Your eyes aren't just the windows to your soul. They could also be the window to your health, if new contact lens technology pans out.

Researchers are working on smart contact lenses that could monitor a ton of different aspects of health, from diabetes to heart disease. Other high-tech lenses could also give wearers advanced vision capabilities and let them see augmented-reality screens. 

Last year the U.S. Food and Drug Administration approved the first bionic eye. A device housed on a pair of glasses transmits images to an artificial implant in the eye that stimulates electrodes on the surface of the person's retina. Israeli professor Zeev Zalevsky has already made a bionic contact lens version that doesn't require surgery (although it's not yet available for commercial use like the bionic eye). 

"A lot of people think of contact lenses purely as a cosmetic device," says Thomas Quinn, chair of the contact lens and cornea section of the American Optometric Association. But Quinn and others are predicting that these smart contacts — a combination of contact lenses, miniaturized electronics, and sensors — will have huge potential as medical tools far beyond vision correction. 

It's In The Eyes

Humans produce tears for practical reasons — like flushing irritants such as dust or pollen out of the eye — and also in response to emotional stimuli. And while it may be easy to dismiss the droplets running down your face as just water, tears are complex. They contain a wide variety of chemicals that could tell a doctor about the health of your entire system.

These tears could replace the blood samples that doctors turn to when diagnosing and managing conditions like diabetes and heart failure.
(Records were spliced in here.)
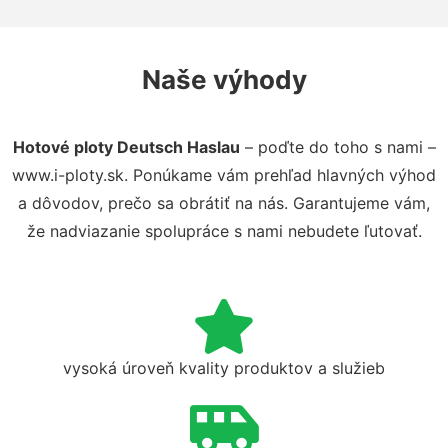
Naše výhody
Hotové ploty Deutsch Haslau
– poďte do toho s nami –
www.i-ploty.sk. Ponúkame vám prehľad hlavných výhod
a dôvodov, prečo sa obrátiť na nás. Garantujeme vám,
že nadviazanie spolupráce s nami nebudete ľutovať.
vysoká úroveň kvality produktov a služieb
This could be especially meaningful, since going to the doctor's office to get blood drawn is time-intensive and the samples often need to be sent to a lab to be analyzed.

Some researchers are designing special high-tech contact lenses that could continuously monitor these health indicators, among others. The ultimate idea would be for the health information collected by the contact lens to be wirelessly communicated to both you and your doctor. Below are some of the applications in the works.

Contacts To Monitor Glucose

A prototype for a glucose-sensing contact lens is in the works, thanks to a partnership recently announced between Google and Novartis. These contacts would be aimed at helping diabetics continuously monitor their blood glucose without having to prick their finger and test their blood throughout the day.